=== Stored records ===

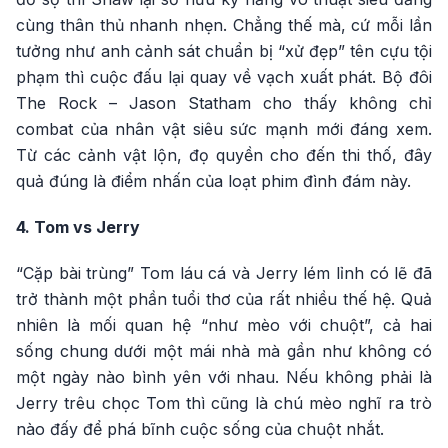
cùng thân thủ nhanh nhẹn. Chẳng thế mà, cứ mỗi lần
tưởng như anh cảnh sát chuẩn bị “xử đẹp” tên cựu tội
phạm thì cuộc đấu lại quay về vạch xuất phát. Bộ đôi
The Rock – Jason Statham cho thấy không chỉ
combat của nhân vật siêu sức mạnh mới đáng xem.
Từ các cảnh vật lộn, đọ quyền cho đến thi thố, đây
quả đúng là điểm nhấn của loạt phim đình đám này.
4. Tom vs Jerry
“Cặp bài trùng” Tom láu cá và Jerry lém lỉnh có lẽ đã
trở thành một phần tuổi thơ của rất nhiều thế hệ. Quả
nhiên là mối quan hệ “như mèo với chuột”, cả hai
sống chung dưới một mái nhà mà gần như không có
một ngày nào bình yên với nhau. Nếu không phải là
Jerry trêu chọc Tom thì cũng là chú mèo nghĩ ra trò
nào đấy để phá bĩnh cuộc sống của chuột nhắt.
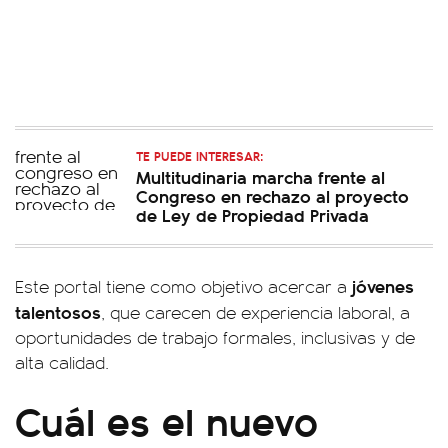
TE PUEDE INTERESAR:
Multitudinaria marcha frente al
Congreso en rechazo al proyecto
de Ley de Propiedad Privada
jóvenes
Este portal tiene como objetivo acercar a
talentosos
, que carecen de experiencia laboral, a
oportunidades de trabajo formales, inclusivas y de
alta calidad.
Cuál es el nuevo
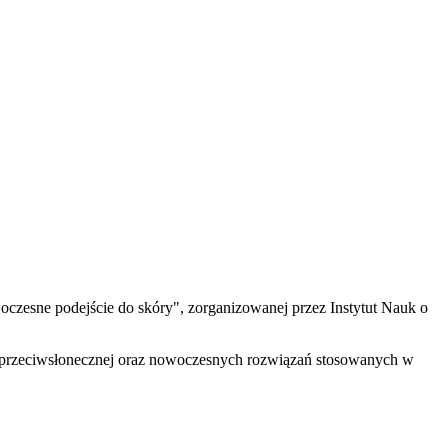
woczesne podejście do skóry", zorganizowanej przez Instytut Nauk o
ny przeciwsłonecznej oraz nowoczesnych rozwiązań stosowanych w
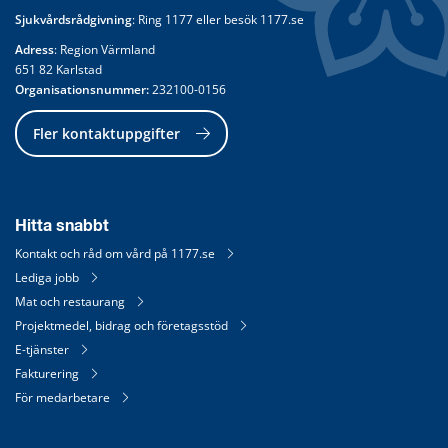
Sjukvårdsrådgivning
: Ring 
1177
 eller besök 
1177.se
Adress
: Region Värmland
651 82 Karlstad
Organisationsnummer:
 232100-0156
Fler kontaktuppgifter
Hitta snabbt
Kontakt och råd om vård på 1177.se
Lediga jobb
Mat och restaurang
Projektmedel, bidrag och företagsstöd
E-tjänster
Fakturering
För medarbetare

=== EXERCISE DETAILS ===
The entries above are to be printed again word for word, with every picture removed.

=== THE ANSWER ===
cùng thân thủ nhanh nhẹn. Chẳng thế mà, cứ mỗi lần
tưởng như anh cảnh sát chuẩn bị “xử đẹp” tên cựu tội
phạm thì cuộc đấu lại quay về vạch xuất phát. Bộ đôi
The Rock – Jason Statham cho thấy không chỉ
combat của nhân vật siêu sức mạnh mới đáng xem.
Từ các cảnh vật lộn, đọ quyền cho đến thi thố, đây
quả đúng là điểm nhấn của loạt phim đình đám này.
4. Tom vs Jerry
“Cặp bài trùng” Tom láu cá và Jerry lém lỉnh có lẽ đã
trở thành một phần tuổi thơ của rất nhiều thế hệ. Quả
nhiên là mối quan hệ “như mèo với chuột”, cả hai
sống chung dưới một mái nhà mà gần như không có
một ngày nào bình yên với nhau. Nếu không phải là
Jerry trêu chọc Tom thì cũng là chú mèo nghĩ ra trò
nào đấy để phá bĩnh cuộc sống của chuột nhắt.
TE PUEDE INTERESAR:
Multitudinaria marcha frente al
Congreso en rechazo al proyecto
de Ley de Propiedad Privada
jóvenes
Este portal tiene como objetivo acercar a
talentosos
, que carecen de experiencia laboral, a
oportunidades de trabajo formales, inclusivas y de
alta calidad.
Cuál es el nuevo
woczesne podejście do skóry", zorganizowanej przez Instytut Nauk o
ny przeciwsłonecznej oraz nowoczesnych rozwiązań stosowanych w
Sjukvårdsrådgivning
: Ring 
1177
 eller besök 
1177.se
Adress
: Region Värmland
651 82 Karlstad
Organisationsnummer:
 232100-0156
Fler kontaktuppgifter
Hitta snabbt
Kontakt och råd om vård på 1177.se
Lediga jobb
Mat och restaurang
Projektmedel, bidrag och företagsstöd
E-tjänster
Fakturering
För medarbetare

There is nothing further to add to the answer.